**HOW TO COMPLETE THIS TASK**
Hunt through the lines below for the string "辅助驾驶月报" and copy each one that has it.

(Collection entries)
_ _ _ _

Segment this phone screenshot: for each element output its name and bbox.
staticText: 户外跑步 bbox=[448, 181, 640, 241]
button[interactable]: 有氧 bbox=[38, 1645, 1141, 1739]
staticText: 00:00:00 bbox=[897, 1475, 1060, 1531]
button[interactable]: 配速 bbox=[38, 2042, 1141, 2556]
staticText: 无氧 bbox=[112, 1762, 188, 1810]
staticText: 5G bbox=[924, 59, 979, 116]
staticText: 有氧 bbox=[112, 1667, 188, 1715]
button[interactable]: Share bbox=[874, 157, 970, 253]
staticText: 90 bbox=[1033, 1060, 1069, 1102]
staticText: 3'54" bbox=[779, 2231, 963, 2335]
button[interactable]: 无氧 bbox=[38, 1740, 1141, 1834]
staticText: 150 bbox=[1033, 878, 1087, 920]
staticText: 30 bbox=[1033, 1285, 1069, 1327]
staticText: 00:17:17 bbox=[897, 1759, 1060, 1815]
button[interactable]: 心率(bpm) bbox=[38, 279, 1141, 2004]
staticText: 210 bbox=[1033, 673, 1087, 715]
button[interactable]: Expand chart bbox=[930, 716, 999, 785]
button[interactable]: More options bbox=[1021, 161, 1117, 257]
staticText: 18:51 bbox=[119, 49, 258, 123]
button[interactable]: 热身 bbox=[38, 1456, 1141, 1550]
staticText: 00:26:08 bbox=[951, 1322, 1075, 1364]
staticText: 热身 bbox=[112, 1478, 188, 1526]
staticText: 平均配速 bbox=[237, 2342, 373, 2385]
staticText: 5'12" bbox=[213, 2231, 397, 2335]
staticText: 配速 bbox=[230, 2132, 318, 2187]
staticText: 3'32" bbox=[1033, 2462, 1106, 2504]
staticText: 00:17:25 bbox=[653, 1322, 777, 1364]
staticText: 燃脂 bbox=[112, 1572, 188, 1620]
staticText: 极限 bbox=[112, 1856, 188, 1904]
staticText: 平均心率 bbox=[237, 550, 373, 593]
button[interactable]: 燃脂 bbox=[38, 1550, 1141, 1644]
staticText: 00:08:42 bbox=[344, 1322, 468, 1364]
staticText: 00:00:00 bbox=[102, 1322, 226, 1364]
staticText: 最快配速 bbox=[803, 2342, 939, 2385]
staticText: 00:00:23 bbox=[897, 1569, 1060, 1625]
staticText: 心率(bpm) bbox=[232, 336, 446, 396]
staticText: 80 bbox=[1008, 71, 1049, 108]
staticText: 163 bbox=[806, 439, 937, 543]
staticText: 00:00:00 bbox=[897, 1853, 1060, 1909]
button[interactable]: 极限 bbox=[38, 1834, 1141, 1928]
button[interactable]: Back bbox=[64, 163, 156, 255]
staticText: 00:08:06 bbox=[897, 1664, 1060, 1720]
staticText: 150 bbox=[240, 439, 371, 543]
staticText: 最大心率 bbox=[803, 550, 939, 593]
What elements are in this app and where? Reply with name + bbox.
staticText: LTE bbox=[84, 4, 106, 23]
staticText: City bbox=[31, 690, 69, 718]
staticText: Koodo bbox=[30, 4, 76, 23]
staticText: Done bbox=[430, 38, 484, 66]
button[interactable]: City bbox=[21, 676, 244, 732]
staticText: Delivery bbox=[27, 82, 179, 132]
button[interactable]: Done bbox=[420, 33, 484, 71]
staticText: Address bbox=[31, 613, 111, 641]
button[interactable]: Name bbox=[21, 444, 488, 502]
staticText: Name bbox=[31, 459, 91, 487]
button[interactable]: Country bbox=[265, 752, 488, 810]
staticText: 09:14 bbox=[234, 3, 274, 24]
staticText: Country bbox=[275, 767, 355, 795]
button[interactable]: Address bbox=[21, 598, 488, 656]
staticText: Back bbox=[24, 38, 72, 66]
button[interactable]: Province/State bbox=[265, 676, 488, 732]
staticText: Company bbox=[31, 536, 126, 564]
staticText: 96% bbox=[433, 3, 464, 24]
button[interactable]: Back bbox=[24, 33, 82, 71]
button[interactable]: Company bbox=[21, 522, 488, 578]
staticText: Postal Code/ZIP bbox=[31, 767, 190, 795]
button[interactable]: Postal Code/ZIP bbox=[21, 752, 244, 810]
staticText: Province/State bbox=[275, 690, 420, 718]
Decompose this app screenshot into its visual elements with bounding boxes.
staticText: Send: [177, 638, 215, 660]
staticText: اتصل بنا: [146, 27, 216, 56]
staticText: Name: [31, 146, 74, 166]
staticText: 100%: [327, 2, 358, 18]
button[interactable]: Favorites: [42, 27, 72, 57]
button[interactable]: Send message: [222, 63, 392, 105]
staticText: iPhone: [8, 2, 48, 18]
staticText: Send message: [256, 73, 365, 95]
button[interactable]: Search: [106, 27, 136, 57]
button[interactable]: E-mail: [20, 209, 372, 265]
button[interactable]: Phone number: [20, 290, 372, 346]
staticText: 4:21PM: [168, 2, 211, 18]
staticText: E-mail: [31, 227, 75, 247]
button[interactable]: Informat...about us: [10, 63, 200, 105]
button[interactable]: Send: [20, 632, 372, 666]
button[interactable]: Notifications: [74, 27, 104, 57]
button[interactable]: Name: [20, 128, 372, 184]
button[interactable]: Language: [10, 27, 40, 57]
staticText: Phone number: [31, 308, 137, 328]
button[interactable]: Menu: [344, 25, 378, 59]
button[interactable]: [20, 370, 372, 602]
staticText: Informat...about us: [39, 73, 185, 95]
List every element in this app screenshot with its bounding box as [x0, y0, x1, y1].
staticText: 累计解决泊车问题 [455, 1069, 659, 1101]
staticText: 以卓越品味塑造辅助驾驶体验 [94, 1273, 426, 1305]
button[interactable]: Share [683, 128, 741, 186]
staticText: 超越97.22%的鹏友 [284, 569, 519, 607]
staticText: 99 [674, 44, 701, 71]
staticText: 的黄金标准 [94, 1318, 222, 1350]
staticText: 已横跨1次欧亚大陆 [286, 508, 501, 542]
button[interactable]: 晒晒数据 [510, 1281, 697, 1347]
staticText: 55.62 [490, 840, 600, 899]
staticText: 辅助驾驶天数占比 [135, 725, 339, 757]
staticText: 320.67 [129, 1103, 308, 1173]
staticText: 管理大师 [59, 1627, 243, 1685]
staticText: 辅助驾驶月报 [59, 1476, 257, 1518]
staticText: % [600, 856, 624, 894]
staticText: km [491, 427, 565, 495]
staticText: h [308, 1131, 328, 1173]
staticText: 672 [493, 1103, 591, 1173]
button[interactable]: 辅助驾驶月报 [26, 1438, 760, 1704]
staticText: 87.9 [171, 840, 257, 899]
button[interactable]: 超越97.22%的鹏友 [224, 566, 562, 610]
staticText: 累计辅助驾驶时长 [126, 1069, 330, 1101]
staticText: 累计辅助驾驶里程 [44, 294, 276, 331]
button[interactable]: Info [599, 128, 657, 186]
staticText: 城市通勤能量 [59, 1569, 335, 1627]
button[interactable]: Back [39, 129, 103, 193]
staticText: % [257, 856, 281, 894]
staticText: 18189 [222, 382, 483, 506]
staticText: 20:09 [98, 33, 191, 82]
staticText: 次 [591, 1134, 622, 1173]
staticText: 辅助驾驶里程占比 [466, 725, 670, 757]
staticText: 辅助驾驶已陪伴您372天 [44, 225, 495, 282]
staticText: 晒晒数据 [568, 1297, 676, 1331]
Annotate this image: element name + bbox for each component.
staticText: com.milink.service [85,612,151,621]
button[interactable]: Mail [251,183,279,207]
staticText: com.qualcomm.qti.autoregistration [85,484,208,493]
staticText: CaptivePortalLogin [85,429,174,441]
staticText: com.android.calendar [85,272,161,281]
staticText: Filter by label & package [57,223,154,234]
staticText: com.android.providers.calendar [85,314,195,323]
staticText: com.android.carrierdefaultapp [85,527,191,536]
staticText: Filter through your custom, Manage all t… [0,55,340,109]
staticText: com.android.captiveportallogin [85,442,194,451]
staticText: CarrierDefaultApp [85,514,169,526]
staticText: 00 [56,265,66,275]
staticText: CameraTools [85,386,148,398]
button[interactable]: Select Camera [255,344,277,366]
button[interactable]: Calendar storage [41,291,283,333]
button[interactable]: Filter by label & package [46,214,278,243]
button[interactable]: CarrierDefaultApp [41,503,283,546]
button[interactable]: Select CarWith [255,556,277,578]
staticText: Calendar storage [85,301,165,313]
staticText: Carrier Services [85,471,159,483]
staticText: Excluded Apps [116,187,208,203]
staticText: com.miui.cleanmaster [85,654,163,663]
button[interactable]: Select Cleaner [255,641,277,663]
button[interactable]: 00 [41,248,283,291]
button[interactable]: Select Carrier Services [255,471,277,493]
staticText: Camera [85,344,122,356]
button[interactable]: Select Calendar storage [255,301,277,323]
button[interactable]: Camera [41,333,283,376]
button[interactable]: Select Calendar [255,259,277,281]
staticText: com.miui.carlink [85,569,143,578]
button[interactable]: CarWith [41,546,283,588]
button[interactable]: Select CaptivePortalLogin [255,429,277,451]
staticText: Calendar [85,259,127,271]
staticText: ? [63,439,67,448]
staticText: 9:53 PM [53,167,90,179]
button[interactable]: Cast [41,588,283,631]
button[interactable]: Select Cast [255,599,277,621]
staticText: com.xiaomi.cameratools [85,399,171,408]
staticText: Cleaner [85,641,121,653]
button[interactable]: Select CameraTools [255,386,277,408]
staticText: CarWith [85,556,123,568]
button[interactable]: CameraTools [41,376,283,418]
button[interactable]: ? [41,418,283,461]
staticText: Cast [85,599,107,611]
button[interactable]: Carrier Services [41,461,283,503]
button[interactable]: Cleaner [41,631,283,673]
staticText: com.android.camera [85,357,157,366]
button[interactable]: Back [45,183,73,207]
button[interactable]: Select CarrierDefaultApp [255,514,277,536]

_ _ _ _

**EXERCISE OUTPUT**
staticText: 辅助驾驶月报 [59, 1476, 257, 1518]
button[interactable]: 辅助驾驶月报 [26, 1438, 760, 1704]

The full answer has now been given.